February 18, 2021 at 12:00 am
Comments posted to this topic are about the item The Growth of Terabytes
February 18, 2021 at 6:31 am
Where will it end? Can the planet store every YouTube, which every YouTuber creates every day ... forever? In ever increasingly High Definition quality?
Even if that is not an issue (from my end user perspective it doesn't seem to be ...) its gobbling up a fair bit of energy (along with Bitcoin of course ...). Maybe that is solved once fossil generation is entirely replaced by renewal energy sources. I've stop asking "How are we actually managing to afford all this stuff" ... I can't remember the last time I actually clicked on an pop-up advert and bought something ... maybe my gullible-factor is lower than the average
I can remember back, over 4 decades, each time we had an increase in storage space (which was reasonably exponential) the problem each time became the backups.

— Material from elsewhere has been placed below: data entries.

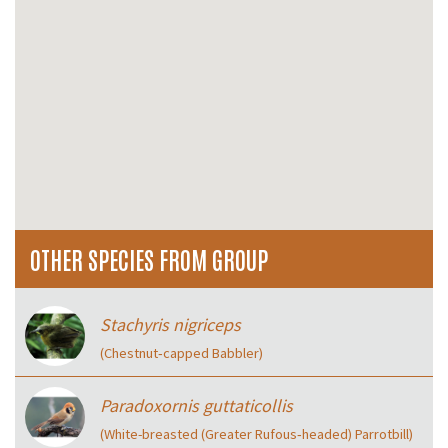
OTHER SPECIES FROM GROUP
Stachyris nigriceps
(Chestnut‑capped Babbler)
Paradoxornis guttaticollis
(White-breasted (Greater Rufous‑headed) Parrotbill)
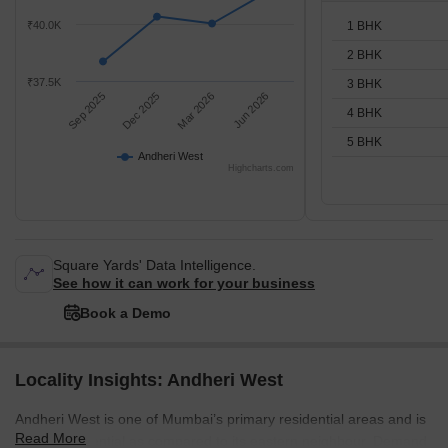
1 BHK
₹40.0K
2 BHK
₹37.5K
3 BHK
Sep 2025
Dec 2025
Mar 2026
Jun 2026
4 BHK
5 BHK
Andheri West
Highcharts.com
Square Yards' Data Intelligence.
See how it can work for your business
Book a Demo
Locality Insights: Andheri West
Andheri West is one of Mumbai’s primary residential areas and is
Read More
mainly residential as compared to its eastern neighbour. Demand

My first machine ('70s) only had a couple of floppy drives. Copy A: to B: was straightforward, the cost of a floppy, even back then, was fairly trivial, offsite backup just meant one member of staff taking yesterday's floppy (and later on "tape") home with them, and bringing "the other one" back tomorrow.
Then we got a 5MB Winchester disk that was the size of a washing machine ... and something, which I think was called FASTBACK, that backed up to A: and B: floppies alternately and bypassed the operating system to get (at that time) astonishingly high transfer rates. So whilst it was copying to B: you could change the floppy in A:. The thing became a race of pulling out disks and stuffing a new one in, before FASTBACK was ready ... and all the time keeping the disks labelled / in order in case you ever needed to restore ... I'm sure some issues arose from that behaviour!

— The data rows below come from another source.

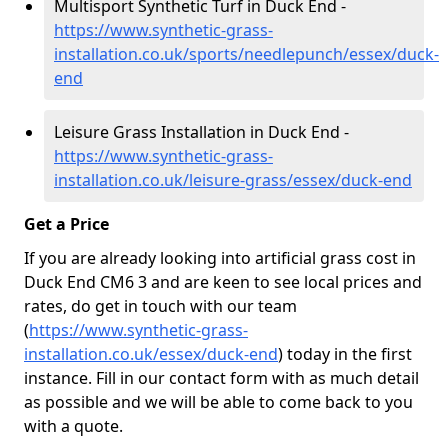
Multisport Synthetic Turf in Duck End -
https://www.synthetic-grass-
installation.co.uk/sports/needlepunch/essex/duck-
end
Leisure Grass Installation in Duck End -
https://www.synthetic-grass-
installation.co.uk/leisure-grass/essex/duck-end
Get a Price
If you are already looking into artificial grass cost in
Duck End CM6 3 and are keen to see local prices and
rates, do get in touch with our team
(
https://www.synthetic-grass-
installation.co.uk/essex/duck-end
)
today in the first
instance. Fill in our contact form with as much detail
as possible and we will be able to come back to you
with a quote.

Then we got tape backup drives. They were expensive, so were the tapes, and as soon we got to needing more than one tape for the "full backup" we had to have someone change the tapes ... and it took one/several hours to fill up each tape. Couldn't afford the sexy automatic tape changing hardware ...

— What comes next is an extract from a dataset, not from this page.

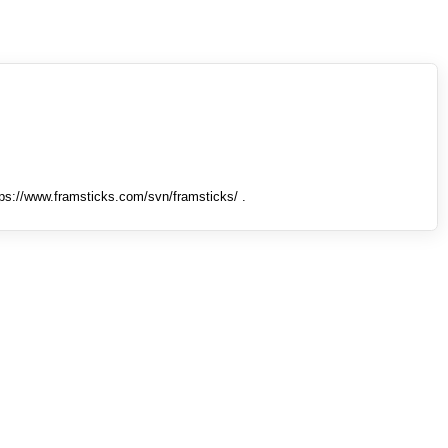
tps://www.framsticks.com/svn/framsticks/ .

And then we bought bigger disks, and a shiny new even-bigger tape drive. And we upgraded the server, and O/S ... Luckily we never needed to restore those "Must retain for 7 years" tapes that we had in storage, but I very much doubt that either the original dust-covered drive we had in the corner, or the Windows 1.1 Device Driver 🙂 was going to be compatible with our shiny new server.
Of course now we just backup to the cloud using VEAM which performs some rabbit-out-of-hat magic to keep the upload DIFF data as small as possible and yet allow us to restore to point-in-time, and also in a disaster to just "mount" all of our virtual machine backups "in the cloud" so we can carry on working, with everyone at home, instead of having to pay a King's Ransom for hot-standby office space and spare servers that we were hoping never to use.